What to work on: In your copy, reproduce each entry exactly and leave out the pictures.
Available records section start
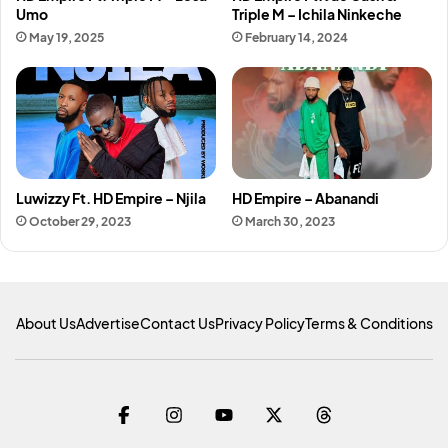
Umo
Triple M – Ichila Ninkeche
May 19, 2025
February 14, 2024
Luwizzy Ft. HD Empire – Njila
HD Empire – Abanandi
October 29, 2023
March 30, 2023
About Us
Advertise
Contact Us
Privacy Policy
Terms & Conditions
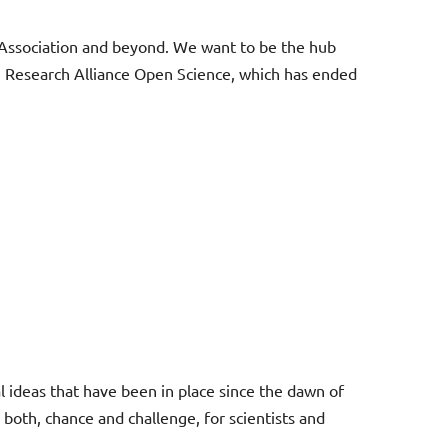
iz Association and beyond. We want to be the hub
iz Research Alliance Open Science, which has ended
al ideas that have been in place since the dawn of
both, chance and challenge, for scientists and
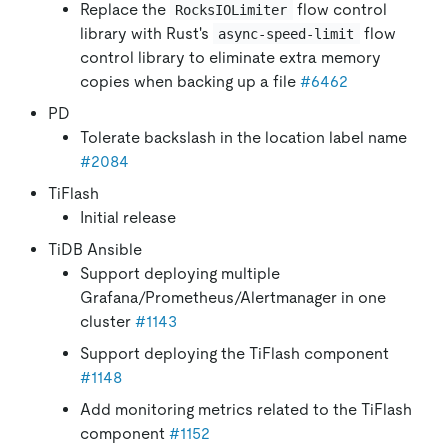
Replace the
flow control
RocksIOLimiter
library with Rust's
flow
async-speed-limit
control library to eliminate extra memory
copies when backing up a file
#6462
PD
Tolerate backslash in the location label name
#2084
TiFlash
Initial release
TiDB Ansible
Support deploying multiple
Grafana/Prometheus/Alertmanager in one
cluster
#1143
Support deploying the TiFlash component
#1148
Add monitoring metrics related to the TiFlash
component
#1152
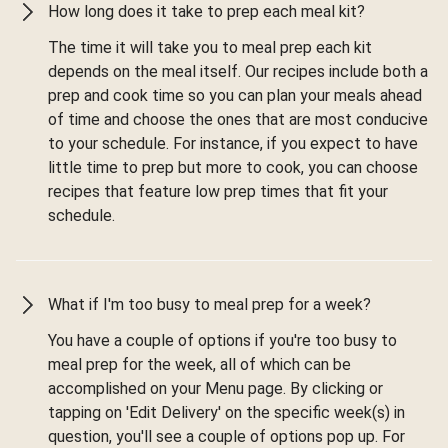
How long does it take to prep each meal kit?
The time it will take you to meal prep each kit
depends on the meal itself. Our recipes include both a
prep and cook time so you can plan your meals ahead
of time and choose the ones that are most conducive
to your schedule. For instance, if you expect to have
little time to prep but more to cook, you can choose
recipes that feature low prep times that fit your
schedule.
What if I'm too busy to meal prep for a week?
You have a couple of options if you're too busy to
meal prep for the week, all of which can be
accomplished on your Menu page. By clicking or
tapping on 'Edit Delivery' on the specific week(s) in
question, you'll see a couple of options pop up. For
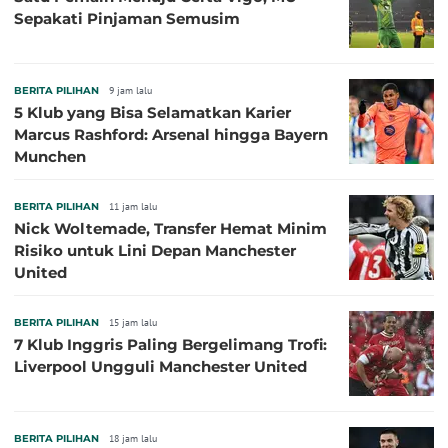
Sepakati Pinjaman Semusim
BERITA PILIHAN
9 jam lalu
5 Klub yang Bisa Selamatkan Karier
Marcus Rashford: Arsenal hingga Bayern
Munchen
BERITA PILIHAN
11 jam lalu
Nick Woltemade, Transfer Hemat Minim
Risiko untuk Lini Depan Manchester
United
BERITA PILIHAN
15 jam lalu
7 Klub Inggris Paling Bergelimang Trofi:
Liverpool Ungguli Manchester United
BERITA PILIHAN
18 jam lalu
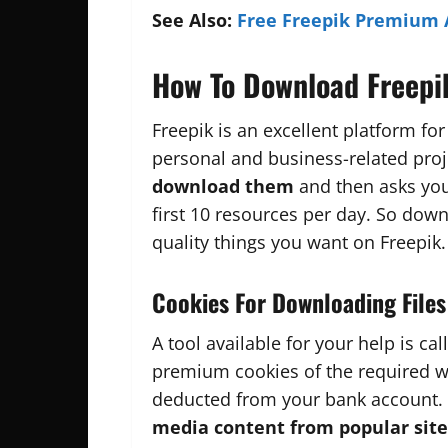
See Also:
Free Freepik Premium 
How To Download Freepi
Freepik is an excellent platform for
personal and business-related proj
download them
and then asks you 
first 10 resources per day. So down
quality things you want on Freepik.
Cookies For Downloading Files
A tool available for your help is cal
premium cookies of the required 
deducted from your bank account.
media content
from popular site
Available records section end
Answer space:
Umo
Triple M – Ichila Ninkeche
May 19, 2025
February 14, 2024
Luwizzy Ft. HD Empire – Njila
HD Empire – Abanandi
October 29, 2023
March 30, 2023
About Us
Advertise
Contact Us
Privacy Policy
Terms & Conditions
iz Association and beyond. We want to be the hub
iz Research Alliance Open Science, which has ended
al ideas that have been in place since the dawn of
both, chance and challenge, for scientists and
Replace the
flow control
RocksIOLimiter
library with Rust's
flow
async-speed-limit
control library to eliminate extra memory
copies when backing up a file
#6462
PD
Tolerate backslash in the location label name
#2084
TiFlash
Initial release
TiDB Ansible
Support deploying multiple
Grafana/Prometheus/Alertmanager in one
cluster
#1143
Support deploying the TiFlash component
#1148
Add monitoring metrics related to the TiFlash
component
#1152
How long does it take to prep each meal kit?
The time it will take you to meal prep each kit
depends on the meal itself. Our recipes include both a
prep and cook time so you can plan your meals ahead
of time and choose the ones that are most conducive
to your schedule. For instance, if you expect to have
little time to prep but more to cook, you can choose
recipes that feature low prep times that fit your
schedule.
What if I'm too busy to meal prep for a week?
You have a couple of options if you're too busy to
meal prep for the week, all of which can be
accomplished on your Menu page. By clicking or
tapping on 'Edit Delivery' on the specific week(s) in
question, you'll see a couple of options pop up. For
Sepakati Pinjaman Semusim
BERITA PILIHAN
9 jam lalu
5 Klub yang Bisa Selamatkan Karier
Marcus Rashford: Arsenal hingga Bayern
Munchen
BERITA PILIHAN
11 jam lalu
Nick Woltemade, Transfer Hemat Minim
Risiko untuk Lini Depan Manchester
United
BERITA PILIHAN
15 jam lalu
7 Klub Inggris Paling Bergelimang Trofi:
Liverpool Ungguli Manchester United
BERITA PILIHAN
18 jam lalu
See Also:
Free Freepik Premium 
How To Download Freepi
Freepik is an excellent platform for
personal and business-related proj
download them
and then asks you 
first 10 resources per day. So down
quality things you want on Freepik.
Cookies For Downloading Files
A tool available for your help is cal
premium cookies of the required 
deducted from your bank account.
media content
from popular site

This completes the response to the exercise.